What is needed:
Wherever the word "gündem" turns up in a line of the entries, copy that line.

[Collected data]
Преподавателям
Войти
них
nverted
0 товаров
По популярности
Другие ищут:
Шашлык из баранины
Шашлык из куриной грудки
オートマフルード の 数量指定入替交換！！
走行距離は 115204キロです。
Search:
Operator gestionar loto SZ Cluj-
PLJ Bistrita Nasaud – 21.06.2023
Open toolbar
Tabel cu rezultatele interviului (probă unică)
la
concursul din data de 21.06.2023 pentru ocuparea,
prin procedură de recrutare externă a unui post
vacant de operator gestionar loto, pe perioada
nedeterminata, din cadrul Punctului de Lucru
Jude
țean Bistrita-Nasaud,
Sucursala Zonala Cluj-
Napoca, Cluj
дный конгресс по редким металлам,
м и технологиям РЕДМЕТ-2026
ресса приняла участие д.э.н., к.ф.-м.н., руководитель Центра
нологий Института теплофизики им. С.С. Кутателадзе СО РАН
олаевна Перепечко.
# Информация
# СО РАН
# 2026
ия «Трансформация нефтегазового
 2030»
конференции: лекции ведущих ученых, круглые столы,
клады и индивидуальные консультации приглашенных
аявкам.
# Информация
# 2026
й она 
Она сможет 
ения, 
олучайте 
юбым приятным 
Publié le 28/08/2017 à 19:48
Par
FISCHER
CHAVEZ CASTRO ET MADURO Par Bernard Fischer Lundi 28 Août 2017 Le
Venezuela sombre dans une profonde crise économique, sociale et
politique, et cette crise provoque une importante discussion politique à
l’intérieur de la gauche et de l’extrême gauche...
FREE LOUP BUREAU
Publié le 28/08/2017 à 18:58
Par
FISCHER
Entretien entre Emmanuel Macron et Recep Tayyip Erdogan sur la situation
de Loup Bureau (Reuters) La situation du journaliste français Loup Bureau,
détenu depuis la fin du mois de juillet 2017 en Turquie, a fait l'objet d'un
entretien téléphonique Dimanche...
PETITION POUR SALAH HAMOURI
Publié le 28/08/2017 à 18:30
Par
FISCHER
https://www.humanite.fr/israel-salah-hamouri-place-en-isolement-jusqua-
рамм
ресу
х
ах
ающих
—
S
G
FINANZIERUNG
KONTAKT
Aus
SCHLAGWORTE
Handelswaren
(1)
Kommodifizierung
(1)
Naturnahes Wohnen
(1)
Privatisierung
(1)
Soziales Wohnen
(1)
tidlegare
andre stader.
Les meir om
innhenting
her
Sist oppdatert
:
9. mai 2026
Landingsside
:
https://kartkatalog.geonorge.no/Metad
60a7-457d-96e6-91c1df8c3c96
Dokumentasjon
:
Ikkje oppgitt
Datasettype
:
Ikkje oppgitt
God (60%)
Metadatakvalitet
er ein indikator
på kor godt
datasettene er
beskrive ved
--
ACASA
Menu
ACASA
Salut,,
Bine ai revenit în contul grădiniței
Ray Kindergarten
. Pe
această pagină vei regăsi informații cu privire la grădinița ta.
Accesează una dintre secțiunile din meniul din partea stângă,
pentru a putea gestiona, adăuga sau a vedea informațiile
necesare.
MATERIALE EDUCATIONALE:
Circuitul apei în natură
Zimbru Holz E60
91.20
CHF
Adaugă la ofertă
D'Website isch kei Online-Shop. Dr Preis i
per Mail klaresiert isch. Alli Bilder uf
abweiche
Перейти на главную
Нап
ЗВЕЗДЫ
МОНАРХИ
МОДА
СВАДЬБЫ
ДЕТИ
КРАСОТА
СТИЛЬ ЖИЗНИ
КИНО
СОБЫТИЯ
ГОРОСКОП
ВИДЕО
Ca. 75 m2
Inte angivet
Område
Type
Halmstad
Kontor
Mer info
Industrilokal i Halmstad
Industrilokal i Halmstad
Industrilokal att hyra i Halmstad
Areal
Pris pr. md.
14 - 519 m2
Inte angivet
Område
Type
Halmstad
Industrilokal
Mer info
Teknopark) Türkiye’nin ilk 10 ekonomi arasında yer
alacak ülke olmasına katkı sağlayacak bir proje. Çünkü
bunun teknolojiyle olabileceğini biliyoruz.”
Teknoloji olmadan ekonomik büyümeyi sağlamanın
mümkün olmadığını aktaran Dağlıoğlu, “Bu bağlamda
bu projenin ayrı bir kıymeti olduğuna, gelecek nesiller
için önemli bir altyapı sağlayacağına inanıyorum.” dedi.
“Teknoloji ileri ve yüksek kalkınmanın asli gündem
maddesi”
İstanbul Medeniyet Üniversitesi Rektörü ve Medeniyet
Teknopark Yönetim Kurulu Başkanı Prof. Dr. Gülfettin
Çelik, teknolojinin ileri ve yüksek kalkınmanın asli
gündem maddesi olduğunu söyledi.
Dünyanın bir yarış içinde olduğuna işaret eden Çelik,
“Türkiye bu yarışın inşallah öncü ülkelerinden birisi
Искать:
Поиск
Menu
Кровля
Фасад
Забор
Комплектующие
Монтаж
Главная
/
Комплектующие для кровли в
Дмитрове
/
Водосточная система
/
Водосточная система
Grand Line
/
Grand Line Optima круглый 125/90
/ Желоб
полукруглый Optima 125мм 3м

Task response:
“Teknoloji ileri ve yüksek kalkınmanın asli gündem
gündem maddesi olduğunu söyledi.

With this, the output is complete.